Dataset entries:
**********
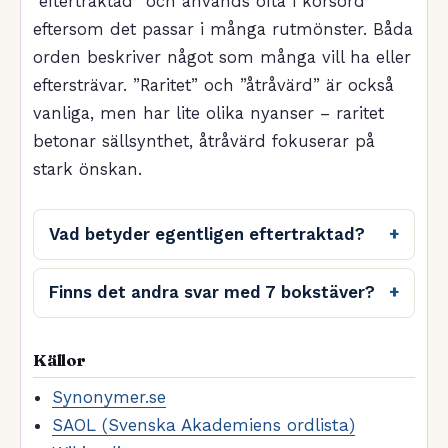
”eftertraktad” och används ofta i korsord
eftersom det passar i många rutmönster. Båda
orden beskriver något som många vill ha eller
eftersträvar. ”Raritet” och ”åtråvärd” är också
vanliga, men har lite olika nyanser – raritet
betonar sällsynthet, åtråvärd fokuserar på
stark önskan.
Vad betyder egentligen eftertraktad?
Finns det andra svar med 7 bokstäver?
Källor
Synonymer.se
SAOL (Svenska Akademiens ordlista)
**********
TASK STATEMENT
Without the pictures, repeat every record above exactly as written.

WRITTEN ANSWER
”eftertraktad” och används ofta i korsord
eftersom det passar i många rutmönster. Båda
orden beskriver något som många vill ha eller
eftersträvar. ”Raritet” och ”åtråvärd” är också
vanliga, men har lite olika nyanser – raritet
betonar sällsynthet, åtråvärd fokuserar på
stark önskan.
Vad betyder egentligen eftertraktad?
Finns det andra svar med 7 bokstäver?
Källor
Synonymer.se
SAOL (Svenska Akademiens ordlista)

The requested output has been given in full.